## Problem requirements:
Go through the entries below and give the number of lines that have the string "nossa", and only that.

——————

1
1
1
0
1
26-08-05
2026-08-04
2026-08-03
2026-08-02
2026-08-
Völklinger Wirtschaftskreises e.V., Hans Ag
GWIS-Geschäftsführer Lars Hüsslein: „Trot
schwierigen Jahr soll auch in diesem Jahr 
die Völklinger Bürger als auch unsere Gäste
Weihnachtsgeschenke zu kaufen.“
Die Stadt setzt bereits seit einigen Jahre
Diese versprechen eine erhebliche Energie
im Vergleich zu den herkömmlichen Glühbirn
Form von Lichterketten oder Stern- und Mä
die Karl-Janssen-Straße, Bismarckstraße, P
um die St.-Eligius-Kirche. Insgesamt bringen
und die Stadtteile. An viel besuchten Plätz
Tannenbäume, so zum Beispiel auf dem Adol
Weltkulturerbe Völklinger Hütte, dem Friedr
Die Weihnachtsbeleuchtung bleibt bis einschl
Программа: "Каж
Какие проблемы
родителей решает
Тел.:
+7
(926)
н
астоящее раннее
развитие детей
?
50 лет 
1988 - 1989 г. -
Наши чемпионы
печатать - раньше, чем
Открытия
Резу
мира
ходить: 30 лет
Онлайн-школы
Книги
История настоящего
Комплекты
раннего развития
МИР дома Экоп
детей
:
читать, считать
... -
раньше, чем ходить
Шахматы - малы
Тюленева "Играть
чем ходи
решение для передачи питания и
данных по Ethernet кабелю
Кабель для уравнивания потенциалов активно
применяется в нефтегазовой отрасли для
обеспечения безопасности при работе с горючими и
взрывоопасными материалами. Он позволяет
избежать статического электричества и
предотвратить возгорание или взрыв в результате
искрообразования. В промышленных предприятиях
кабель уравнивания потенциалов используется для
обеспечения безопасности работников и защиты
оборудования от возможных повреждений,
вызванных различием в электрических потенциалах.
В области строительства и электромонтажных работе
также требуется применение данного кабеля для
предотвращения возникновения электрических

——————

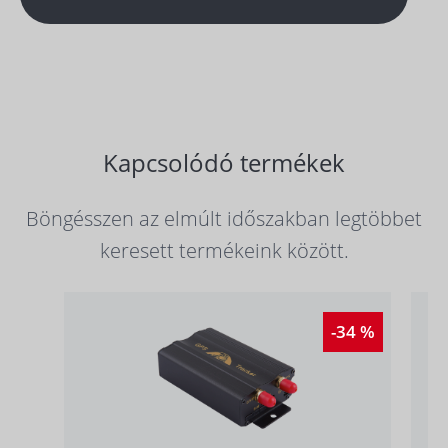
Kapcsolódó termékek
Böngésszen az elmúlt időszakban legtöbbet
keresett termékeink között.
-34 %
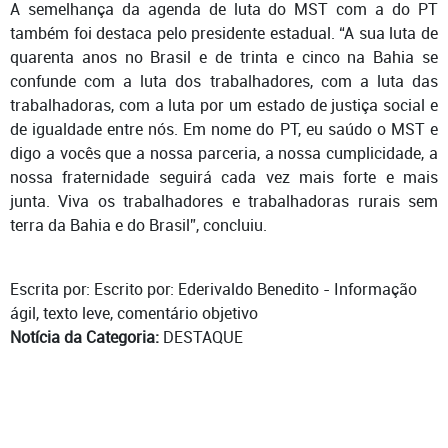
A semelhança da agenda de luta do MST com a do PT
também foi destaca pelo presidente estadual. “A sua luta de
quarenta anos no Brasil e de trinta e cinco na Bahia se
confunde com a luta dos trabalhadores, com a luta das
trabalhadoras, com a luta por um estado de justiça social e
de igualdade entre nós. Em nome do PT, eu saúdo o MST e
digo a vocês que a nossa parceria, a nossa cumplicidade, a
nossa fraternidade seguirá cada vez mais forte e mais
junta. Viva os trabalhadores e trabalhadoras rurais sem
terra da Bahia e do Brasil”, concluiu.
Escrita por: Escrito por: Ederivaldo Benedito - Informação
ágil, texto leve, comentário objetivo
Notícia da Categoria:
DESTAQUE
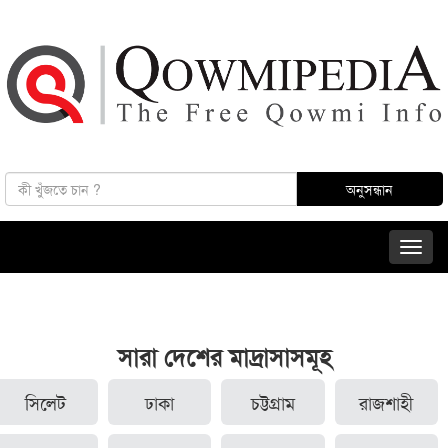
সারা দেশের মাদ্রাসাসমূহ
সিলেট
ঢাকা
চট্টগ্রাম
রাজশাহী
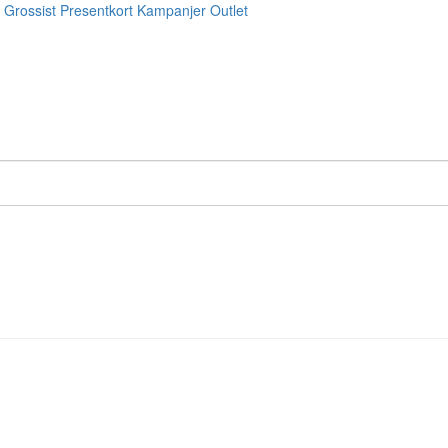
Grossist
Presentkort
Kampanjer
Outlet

——————

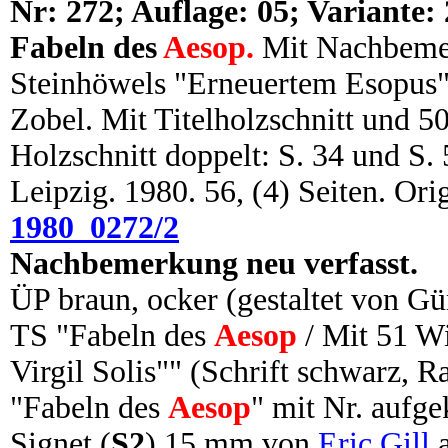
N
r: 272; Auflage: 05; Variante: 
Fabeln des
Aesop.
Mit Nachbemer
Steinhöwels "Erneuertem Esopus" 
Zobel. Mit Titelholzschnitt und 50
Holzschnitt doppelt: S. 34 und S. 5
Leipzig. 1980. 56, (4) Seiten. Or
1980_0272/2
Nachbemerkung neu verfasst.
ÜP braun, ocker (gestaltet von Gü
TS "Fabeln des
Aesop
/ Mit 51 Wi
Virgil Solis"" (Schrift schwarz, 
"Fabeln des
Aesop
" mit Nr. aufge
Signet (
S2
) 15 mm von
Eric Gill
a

——————

## Solution below:
2